> EXERCISE OBJECTIVE: Please copy the lines below exactly, from the first one through the line showing "την οπή που".

(DATA FOR THE TASK Opens)

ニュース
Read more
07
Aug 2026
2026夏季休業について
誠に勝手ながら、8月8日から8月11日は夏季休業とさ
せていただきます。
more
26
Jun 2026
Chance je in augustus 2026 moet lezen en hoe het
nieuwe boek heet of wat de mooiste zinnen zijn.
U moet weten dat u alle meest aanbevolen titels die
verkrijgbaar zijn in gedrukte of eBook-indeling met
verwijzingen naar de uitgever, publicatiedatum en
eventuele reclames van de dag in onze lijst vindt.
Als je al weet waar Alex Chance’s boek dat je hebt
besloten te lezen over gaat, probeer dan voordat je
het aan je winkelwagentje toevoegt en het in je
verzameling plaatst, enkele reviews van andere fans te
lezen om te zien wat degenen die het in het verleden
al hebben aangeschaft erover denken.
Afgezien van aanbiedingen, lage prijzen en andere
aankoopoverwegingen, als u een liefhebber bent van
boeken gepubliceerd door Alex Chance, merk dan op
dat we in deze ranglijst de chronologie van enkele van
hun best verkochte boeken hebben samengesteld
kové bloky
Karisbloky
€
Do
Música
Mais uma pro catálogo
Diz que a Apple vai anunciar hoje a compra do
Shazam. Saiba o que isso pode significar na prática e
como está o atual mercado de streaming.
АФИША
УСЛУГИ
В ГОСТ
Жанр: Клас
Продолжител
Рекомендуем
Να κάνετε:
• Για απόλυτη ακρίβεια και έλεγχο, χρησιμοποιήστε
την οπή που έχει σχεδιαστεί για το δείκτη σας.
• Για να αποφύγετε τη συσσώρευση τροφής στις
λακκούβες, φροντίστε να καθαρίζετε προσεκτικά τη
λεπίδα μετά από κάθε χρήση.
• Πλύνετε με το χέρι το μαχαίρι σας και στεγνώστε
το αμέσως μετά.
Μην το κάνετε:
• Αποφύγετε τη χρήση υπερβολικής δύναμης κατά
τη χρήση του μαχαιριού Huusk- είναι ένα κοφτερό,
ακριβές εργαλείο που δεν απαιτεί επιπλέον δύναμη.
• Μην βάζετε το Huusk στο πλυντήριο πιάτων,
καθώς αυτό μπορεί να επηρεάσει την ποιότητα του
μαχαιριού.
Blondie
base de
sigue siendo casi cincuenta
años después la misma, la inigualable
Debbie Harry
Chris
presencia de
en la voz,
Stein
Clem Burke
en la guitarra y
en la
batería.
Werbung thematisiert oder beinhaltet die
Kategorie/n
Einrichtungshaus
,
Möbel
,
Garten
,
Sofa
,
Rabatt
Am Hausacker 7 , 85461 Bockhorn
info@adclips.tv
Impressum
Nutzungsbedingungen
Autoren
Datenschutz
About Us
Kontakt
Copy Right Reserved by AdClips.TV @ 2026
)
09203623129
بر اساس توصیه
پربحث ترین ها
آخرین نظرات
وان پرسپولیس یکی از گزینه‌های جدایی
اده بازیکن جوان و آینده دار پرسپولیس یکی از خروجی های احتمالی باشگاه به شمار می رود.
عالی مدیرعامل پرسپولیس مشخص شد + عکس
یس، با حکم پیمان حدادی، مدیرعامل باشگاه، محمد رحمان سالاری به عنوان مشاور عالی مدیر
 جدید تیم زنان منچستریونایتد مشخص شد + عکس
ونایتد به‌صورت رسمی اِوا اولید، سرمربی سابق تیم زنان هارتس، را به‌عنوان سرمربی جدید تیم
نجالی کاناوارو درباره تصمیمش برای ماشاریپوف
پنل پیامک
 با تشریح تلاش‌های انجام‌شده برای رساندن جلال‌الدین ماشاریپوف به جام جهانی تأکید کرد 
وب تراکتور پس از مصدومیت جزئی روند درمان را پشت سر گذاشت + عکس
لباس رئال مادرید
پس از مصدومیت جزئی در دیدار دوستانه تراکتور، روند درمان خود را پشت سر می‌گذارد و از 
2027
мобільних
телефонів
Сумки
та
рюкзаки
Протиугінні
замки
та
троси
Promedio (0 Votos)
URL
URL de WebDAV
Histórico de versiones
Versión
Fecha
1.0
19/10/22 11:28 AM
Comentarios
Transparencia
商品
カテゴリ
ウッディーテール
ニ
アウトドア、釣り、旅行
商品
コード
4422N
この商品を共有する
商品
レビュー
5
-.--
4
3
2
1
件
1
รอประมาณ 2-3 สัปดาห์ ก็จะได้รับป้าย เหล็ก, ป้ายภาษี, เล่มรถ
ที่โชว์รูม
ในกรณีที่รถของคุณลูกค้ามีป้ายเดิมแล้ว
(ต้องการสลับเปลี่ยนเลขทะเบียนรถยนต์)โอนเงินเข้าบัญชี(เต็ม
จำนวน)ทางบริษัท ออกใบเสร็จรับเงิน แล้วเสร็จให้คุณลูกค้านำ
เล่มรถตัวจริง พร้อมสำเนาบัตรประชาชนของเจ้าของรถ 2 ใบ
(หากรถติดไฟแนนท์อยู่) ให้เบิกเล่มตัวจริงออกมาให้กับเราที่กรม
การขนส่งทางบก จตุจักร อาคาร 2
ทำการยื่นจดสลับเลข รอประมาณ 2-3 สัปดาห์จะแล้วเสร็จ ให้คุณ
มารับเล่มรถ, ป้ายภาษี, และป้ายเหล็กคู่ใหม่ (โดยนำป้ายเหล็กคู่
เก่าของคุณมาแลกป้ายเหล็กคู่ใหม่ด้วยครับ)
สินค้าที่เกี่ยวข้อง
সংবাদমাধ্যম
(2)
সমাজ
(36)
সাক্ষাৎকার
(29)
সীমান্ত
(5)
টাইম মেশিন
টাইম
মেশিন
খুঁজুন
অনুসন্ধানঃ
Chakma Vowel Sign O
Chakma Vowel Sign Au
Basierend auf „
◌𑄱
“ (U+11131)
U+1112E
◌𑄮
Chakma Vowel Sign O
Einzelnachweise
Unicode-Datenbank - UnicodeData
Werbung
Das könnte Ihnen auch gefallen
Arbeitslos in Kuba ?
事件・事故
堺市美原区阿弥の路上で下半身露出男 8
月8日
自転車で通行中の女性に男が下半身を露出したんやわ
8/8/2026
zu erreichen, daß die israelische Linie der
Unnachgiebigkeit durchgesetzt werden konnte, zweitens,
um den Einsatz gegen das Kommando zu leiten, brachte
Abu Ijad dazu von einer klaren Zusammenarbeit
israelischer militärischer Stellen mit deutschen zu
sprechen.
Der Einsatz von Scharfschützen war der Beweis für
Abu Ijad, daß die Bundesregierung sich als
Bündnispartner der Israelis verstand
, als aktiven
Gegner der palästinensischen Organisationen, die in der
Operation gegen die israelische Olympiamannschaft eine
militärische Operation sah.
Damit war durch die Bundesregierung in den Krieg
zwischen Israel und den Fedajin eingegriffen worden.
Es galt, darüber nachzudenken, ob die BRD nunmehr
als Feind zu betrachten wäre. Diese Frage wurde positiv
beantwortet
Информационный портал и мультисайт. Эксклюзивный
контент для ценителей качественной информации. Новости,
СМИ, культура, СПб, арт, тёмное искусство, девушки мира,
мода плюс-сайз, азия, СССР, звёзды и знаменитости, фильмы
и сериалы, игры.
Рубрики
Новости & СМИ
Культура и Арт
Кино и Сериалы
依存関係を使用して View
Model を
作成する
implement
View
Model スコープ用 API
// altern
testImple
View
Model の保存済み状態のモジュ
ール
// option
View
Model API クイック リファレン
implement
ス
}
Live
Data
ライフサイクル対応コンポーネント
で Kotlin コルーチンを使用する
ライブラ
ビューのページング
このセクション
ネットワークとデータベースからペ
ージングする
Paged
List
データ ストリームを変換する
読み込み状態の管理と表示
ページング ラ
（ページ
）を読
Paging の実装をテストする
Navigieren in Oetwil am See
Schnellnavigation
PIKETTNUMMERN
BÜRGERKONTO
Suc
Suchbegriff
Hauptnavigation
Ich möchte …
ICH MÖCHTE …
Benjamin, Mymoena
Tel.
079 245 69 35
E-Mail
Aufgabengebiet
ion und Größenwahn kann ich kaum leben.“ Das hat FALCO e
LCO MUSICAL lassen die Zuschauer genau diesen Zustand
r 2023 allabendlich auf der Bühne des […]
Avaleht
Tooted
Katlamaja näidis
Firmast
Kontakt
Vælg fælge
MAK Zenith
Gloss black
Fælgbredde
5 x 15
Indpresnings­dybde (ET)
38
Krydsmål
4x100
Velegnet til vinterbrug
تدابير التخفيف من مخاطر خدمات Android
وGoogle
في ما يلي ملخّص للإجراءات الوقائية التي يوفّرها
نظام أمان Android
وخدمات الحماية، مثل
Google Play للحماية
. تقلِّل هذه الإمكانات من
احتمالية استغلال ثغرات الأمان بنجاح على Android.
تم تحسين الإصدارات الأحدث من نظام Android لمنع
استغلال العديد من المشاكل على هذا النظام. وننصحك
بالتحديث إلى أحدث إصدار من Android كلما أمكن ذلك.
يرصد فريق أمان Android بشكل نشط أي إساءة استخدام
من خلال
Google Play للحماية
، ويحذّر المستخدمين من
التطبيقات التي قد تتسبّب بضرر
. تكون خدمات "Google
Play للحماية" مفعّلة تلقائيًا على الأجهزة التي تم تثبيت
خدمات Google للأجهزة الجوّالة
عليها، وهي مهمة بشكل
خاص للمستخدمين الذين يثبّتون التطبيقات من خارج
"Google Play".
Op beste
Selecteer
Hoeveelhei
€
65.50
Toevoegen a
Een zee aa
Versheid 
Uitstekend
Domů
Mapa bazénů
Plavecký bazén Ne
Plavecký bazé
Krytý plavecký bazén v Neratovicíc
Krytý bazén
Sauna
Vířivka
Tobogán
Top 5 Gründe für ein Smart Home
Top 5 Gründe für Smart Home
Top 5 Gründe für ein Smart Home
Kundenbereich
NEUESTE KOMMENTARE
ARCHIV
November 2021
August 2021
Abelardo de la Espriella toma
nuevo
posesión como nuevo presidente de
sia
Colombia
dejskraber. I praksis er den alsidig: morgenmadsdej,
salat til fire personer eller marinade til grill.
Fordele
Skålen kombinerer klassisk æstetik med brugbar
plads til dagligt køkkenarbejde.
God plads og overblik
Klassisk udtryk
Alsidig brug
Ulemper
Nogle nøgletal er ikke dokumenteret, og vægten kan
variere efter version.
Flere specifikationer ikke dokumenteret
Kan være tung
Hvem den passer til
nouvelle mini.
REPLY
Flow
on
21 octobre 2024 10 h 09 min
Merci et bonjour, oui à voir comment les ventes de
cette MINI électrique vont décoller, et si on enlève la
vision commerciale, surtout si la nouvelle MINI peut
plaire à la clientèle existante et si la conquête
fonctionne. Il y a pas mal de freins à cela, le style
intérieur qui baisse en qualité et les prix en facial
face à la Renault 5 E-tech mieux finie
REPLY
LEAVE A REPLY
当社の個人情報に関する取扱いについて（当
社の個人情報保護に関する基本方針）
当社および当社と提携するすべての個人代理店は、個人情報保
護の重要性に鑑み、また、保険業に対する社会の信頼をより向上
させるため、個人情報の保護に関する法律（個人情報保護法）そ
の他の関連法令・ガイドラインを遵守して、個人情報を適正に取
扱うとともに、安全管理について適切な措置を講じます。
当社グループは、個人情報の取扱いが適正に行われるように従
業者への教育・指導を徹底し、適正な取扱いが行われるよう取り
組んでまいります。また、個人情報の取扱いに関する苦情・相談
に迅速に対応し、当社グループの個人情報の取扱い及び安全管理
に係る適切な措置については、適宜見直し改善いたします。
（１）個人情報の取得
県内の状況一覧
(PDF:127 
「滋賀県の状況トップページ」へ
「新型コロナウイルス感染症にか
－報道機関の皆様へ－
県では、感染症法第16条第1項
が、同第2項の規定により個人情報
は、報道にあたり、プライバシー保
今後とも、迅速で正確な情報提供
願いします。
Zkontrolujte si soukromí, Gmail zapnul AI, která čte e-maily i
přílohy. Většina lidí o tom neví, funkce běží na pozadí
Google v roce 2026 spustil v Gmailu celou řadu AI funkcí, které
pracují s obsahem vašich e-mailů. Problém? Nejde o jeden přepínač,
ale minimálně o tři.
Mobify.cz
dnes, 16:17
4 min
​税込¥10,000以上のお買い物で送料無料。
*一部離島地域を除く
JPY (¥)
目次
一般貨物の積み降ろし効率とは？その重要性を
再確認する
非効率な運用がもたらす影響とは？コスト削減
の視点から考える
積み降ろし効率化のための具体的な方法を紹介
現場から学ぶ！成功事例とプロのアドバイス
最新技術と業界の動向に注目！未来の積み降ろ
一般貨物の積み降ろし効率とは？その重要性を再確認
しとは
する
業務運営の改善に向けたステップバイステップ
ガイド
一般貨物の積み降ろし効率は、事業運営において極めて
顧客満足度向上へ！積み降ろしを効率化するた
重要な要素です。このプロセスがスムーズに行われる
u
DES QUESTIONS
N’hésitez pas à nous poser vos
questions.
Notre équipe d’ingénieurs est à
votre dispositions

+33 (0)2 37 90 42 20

(DATA FOR THE TASK Closes)

> SOLUTION TO THIS PROBLEM:
ニュース
Read more
07
Aug 2026
2026夏季休業について
誠に勝手ながら、8月8日から8月11日は夏季休業とさ
せていただきます。
more
26
Jun 2026
Chance je in augustus 2026 moet lezen en hoe het
nieuwe boek heet of wat de mooiste zinnen zijn.
U moet weten dat u alle meest aanbevolen titels die
verkrijgbaar zijn in gedrukte of eBook-indeling met
verwijzingen naar de uitgever, publicatiedatum en
eventuele reclames van de dag in onze lijst vindt.
Als je al weet waar Alex Chance’s boek dat je hebt
besloten te lezen over gaat, probeer dan voordat je
het aan je winkelwagentje toevoegt en het in je
verzameling plaatst, enkele reviews van andere fans te
lezen om te zien wat degenen die het in het verleden
al hebben aangeschaft erover denken.
Afgezien van aanbiedingen, lage prijzen en andere
aankoopoverwegingen, als u een liefhebber bent van
boeken gepubliceerd door Alex Chance, merk dan op
dat we in deze ranglijst de chronologie van enkele van
hun best verkochte boeken hebben samengesteld
kové bloky
Karisbloky
€
Do
Música
Mais uma pro catálogo
Diz que a Apple vai anunciar hoje a compra do
Shazam. Saiba o que isso pode significar na prática e
como está o atual mercado de streaming.
АФИША
УСЛУГИ
В ГОСТ
Жанр: Клас
Продолжител
Рекомендуем
Να κάνετε:
• Για απόλυτη ακρίβεια και έλεγχο, χρησιμοποιήστε
την οπή που έχει σχεδιαστεί για το δείκτη σας.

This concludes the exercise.